Say ‘so long’ to the spring selling season, and maybe fall, too

Typically, April though June the busiest months when it comes to new-vehicle sales. Fall is traditionally busy, too, as vehicles for the next model year begin to arrive.

But the global microchip crisis, war in Ukraine and bottlenecks throughout the supply chain have left dealers without knowing when or how many vehicles will be delivered to their lots.

“I don’t know what the busy season is anymore,” Wyant Group COO Michael Wyant told Automotive News Canada. “We’re in this new world where we’re not stocking up for spring selling season. We’re selling everything as it arrives because it was already sold weeks or even months in advance.”

The busy period, Wyant said, “is basically whenever the seasonality of production hits the dealership, and that’s based on what the manufacturers are able to produce.”

The Wyant Group sells 13 brands at 29 locations across Western Canada.

Wyant called the inventory situation fluid and said dealers have had two years to adapt.

“So your May, June might not be your busiest volume months depending on what constraints that OEM faced in the months prior during production,” Wyant said.

Global auto output has been hampered by a myriad problems of the last two years. For example, there was a time during the war in Ukraine that cheap wire harnesses made in that country were scarce. And last year, a freak winter storm in Texas caused a shortage of seating foam.


“Busy selling seasons are not something that we’re gearing up for anymore. We just know how many cars are coming in on a given month are supposed to come in that month,” Wyant said. “We manage our business according to that.

“But it’s not a ramup in staffing. It’s not a ramp-up in inventory. It’s not a ramp-up in marketing anymore. It’s just that consistent management of the business that’s been going on for a couple of years, though.”

DesRosiers Automotive Consultants (DAC) said Canadian auto sales were down an estimated 8.5 per cent in May compared with a year earlier as supply challenges persist.

DAC estimated that automakers sold 140,725 new light vehicles in the month, in line with sales for the previous two months. Monthly sales are estimates now that most automakers have moved to quarterly reporting.

May has historically been the top sales month, but supply challenges, linked in part to semiconductor chip shortages, continue to hamper a rebound.

By comparison, in May 2019 — the last May before the COVID-19 pandemic began in 2020 — there were more than 202,000 light vehicles sold in the month.

DesRosiers said the seasonally adjusted annual rate of sales for May came in at 1.36 million vehicles.


Andrew King, managing partner of DesRosiers, said that the rate has continued to fall each month throughout the year from 1.67 million in January, indicating that the vehicle supply situation appears to be worsening.

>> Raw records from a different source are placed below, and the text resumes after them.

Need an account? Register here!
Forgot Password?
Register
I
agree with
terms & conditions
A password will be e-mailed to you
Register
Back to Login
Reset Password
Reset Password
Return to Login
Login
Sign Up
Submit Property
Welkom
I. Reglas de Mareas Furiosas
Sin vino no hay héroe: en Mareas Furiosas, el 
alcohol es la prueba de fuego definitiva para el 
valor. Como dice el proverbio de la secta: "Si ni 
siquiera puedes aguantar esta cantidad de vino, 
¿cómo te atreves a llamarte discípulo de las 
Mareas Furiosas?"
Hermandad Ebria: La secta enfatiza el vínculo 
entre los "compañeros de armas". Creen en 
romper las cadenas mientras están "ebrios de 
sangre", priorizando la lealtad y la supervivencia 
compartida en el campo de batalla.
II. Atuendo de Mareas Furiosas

Scotiabank on May 31 issued a warning about interest rates in its Global Auto Report.

“Financing costs have gone up in recent months, adding to rising affordability challenges in the U.S. and Canada,” the financial institution said.

The latest data from J.D. Power shows a sharp rise in new-vehicle transaction prices.

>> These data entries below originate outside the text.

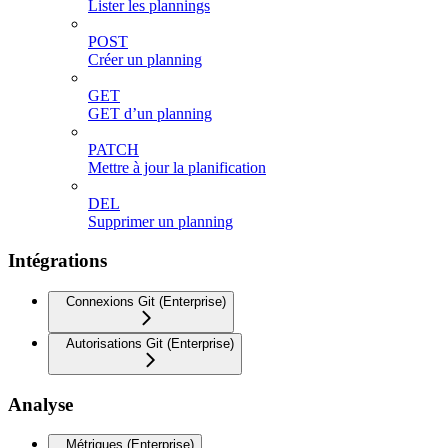
Lister les plannings
POST
Créer un planning
GET
GET d’un planning
PATCH
Mettre à jour la planification
DEL
Supprimer un planning
Intégrations
Connexions Git (Enterprise)
Autorisations Git (Enterprise)
Analyse
Métriques (Enterprise)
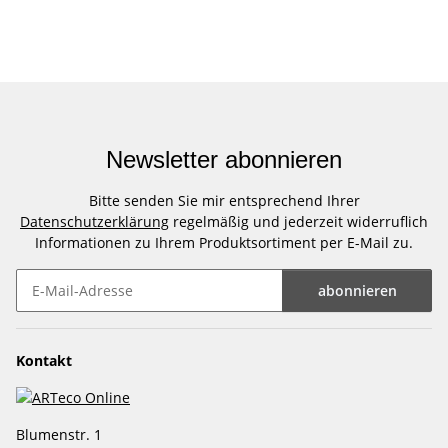
Newsletter abonnieren
Bitte senden Sie mir entsprechend Ihrer
Datenschutzerklärung
regelmäßig und jederzeit widerruflich
Informationen zu Ihrem Produktsortiment per E-Mail zu.
abonnieren
Newsletter abonnieren
Kontakt
Blumenstr. 1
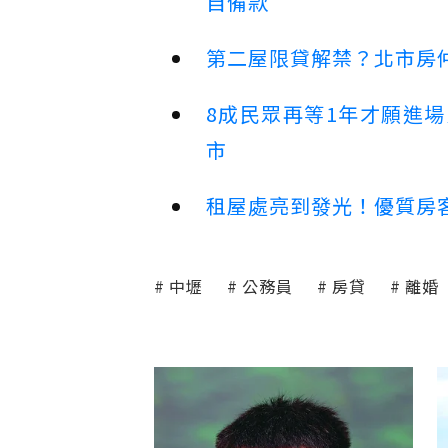
自備款
第二屋限貸解禁？北市房
8成民眾再等1年才願進
市
租屋處亮到發光！優質房
中壢
公務員
房貸
離婚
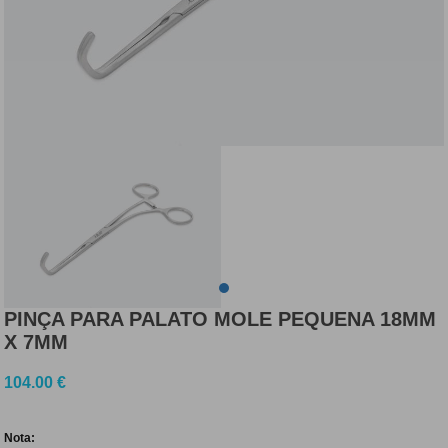
PINÇA PARA PALATO MOLE PEQUENA 18MM
X 7MM
104.00
€
Nota:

April new-vehicle price inflation was 7.5 per cent year over year in Canada, and 13.2 per cent in the United States. May data isn’t yet available.

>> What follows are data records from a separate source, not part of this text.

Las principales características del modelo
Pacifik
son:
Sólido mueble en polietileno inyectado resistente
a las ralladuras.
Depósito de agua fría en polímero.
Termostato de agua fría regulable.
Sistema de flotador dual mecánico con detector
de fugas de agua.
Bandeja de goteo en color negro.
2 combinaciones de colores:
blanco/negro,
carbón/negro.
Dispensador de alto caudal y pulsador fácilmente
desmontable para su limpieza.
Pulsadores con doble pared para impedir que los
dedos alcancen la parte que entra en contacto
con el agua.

Scotiabank said, “Strong household balance sheets, along with substantial pent-up demand, should provide a buffer for these challenges.”

However, “with supply-side factors still limiting the recovery, the impact of higher ownership costs on actual sales is likely to be felt when production catches up.”

Automakers also face soaring production costs, which will likely be passed on to consumers, Scotiabank said.

“The producer price growth for motor vehicle parts has been accelerating in both the U.S. and Canada, reflecting rising raw material prices and energy costs.”

Wyant said the current business model of customers placing factory orders is “profitable enough,” mitigating carrying costs and advertising costs because fewer cars are on the lot.

“On lower volume, obviously, margins have gone up on a per-unit basis incrementally this year, even versus last year,” he said. “I think all dealers have adjusted to [the new business model] because it has been going on for so long. But this has become our new reality.”

Wyant said it might take six to eight weeks for an order to arrive. In the meantime, he has just one week of inventory on the ground.

“Customers now have become much more accustomed to looking at what we have on the lot so that they can potentially test drive something and get a feel for it. And then just going into the order bank.”